Only the stretch below from the line holding "多種が共存できることをこの理論は予測しているのです。種" through the line holding "金や銀の粉を使った蒔絵（まきえ）技法を施" should be restated, word for word and with both ends included; pictures stay out.

**Records for this task:**
━━━━━━━━━━

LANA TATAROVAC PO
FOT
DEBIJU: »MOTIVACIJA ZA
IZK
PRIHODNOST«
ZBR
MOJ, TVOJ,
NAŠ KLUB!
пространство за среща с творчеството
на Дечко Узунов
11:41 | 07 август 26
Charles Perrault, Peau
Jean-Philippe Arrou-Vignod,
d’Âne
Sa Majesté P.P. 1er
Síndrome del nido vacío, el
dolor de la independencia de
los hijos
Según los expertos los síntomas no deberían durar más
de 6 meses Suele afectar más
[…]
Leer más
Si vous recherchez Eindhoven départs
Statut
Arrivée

━━━━━━━━━━

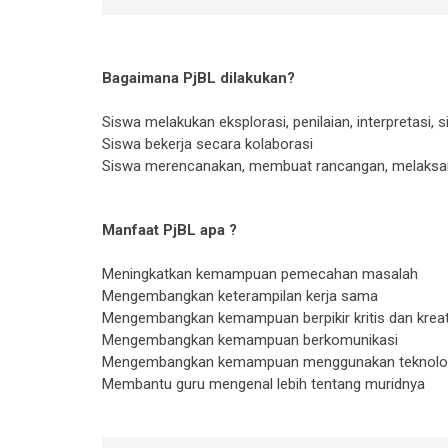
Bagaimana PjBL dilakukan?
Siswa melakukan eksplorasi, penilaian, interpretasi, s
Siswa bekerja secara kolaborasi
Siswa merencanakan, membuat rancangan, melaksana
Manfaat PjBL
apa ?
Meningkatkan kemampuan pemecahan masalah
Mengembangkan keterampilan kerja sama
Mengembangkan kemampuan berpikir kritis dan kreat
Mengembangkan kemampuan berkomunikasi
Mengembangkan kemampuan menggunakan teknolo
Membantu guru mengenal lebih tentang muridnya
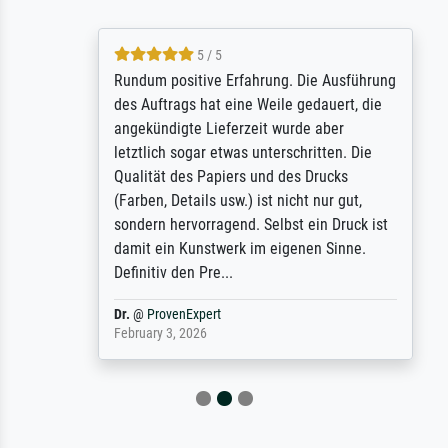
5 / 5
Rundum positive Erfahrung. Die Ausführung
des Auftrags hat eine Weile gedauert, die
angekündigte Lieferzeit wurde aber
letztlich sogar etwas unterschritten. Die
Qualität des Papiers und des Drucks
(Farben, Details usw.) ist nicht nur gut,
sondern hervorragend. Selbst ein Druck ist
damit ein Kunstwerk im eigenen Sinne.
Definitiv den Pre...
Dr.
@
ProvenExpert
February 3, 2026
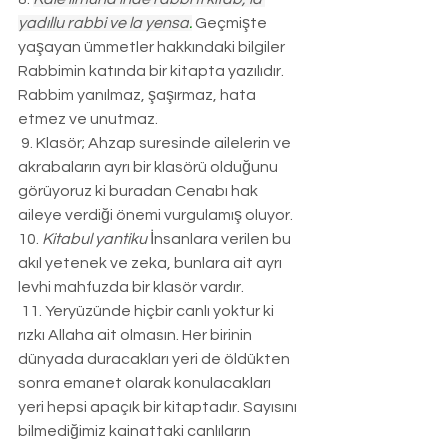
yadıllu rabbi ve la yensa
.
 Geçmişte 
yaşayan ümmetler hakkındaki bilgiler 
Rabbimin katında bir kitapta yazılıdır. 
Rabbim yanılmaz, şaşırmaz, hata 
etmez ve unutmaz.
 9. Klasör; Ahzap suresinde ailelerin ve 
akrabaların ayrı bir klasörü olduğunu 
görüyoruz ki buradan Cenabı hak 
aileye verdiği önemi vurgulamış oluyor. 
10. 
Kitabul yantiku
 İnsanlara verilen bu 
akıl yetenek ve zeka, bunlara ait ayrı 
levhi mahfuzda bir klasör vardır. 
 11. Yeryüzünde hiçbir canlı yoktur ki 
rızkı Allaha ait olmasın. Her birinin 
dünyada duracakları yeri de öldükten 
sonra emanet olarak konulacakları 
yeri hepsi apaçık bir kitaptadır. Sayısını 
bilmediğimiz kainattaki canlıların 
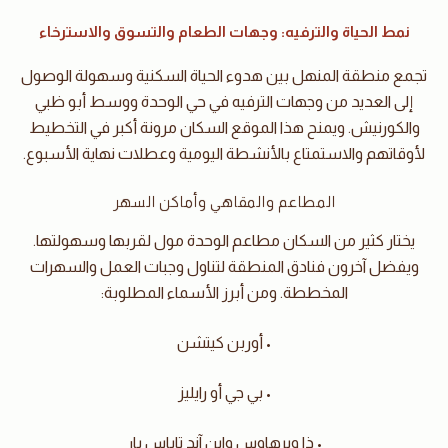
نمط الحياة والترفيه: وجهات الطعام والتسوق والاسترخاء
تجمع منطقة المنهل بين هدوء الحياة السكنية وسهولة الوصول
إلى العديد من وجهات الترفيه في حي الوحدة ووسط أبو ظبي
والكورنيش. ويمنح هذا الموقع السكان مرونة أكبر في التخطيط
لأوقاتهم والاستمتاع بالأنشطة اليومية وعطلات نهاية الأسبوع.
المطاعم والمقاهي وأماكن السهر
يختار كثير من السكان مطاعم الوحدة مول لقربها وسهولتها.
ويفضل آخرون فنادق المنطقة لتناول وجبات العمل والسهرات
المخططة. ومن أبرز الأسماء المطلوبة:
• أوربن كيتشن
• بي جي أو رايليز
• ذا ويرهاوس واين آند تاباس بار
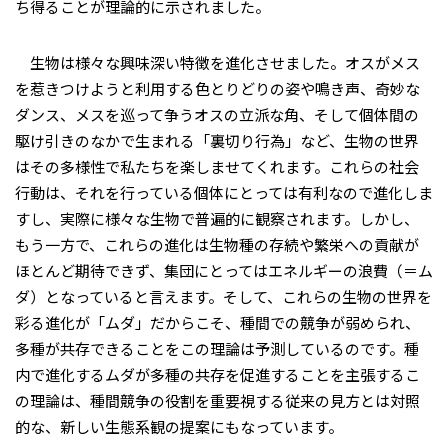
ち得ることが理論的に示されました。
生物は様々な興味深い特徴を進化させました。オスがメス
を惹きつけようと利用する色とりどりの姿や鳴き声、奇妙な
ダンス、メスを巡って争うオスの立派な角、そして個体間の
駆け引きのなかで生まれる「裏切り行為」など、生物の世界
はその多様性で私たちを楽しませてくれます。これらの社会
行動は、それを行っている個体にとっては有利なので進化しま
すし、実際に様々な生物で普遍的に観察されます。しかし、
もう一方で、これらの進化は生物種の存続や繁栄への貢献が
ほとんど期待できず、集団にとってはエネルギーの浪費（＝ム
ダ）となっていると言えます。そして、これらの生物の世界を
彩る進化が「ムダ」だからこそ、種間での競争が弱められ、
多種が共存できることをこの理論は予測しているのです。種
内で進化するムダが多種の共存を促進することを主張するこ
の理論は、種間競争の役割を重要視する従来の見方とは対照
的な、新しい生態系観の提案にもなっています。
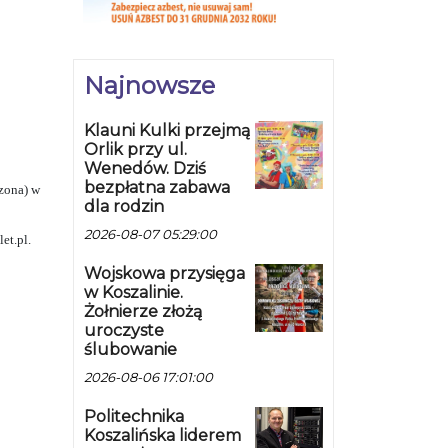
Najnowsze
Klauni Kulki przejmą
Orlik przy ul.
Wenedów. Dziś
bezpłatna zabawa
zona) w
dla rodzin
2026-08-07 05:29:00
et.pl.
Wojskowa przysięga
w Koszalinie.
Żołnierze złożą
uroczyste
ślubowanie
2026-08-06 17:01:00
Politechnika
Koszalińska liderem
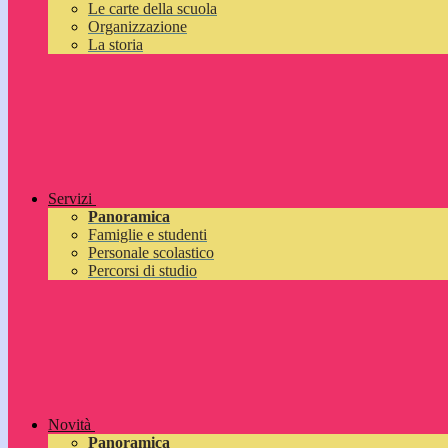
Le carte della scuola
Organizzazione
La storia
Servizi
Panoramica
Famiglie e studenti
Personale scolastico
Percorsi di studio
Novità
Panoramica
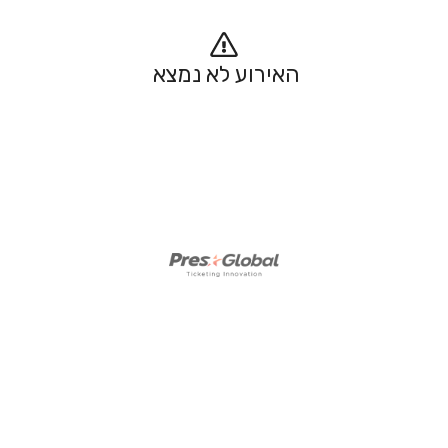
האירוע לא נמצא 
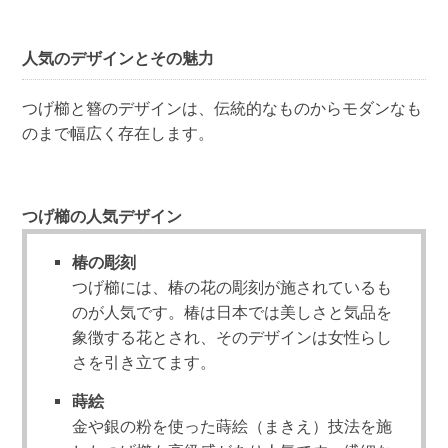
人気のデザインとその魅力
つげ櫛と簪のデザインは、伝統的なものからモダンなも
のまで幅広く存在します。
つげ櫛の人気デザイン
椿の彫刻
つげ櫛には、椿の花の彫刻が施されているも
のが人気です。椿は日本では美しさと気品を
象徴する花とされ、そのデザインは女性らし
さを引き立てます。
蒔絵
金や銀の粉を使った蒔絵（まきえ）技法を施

━━━━━━━━━━

**Result of this exercise:**
多種が共存できることをこの理論は予測しているのです。種
内で進化するムダが多種の共存を促進することを主張するこ
の理論は、種間競争の役割を重要視する従来の見方とは対照
的な、新しい生態系観の提案にもなっています。
Najnowsze
Klauni Kulki przejmą
Orlik przy ul.
Wenedów. Dziś
bezpłatna zabawa
zona) w
dla rodzin
2026-08-07 05:29:00
et.pl.
Wojskowa przysięga
w Koszalinie.
Żołnierze złożą
uroczyste
ślubowanie
2026-08-06 17:01:00
Politechnika
Koszalińska liderem
Le carte della scuola
Organizzazione
La storia
Servizi
Panoramica
Famiglie e studenti
Personale scolastico
Percorsi di studio
Novità
Panoramica
האירוע לא נמצא 
人気のデザインとその魅力
つげ櫛と簪のデザインは、伝統的なものからモダンなも
のまで幅広く存在します。
つげ櫛の人気デザイン
椿の彫刻
つげ櫛には、椿の花の彫刻が施されているも
のが人気です。椿は日本では美しさと気品を
象徴する花とされ、そのデザインは女性らし
さを引き立てます。
蒔絵
金や銀の粉を使った蒔絵（まきえ）技法を施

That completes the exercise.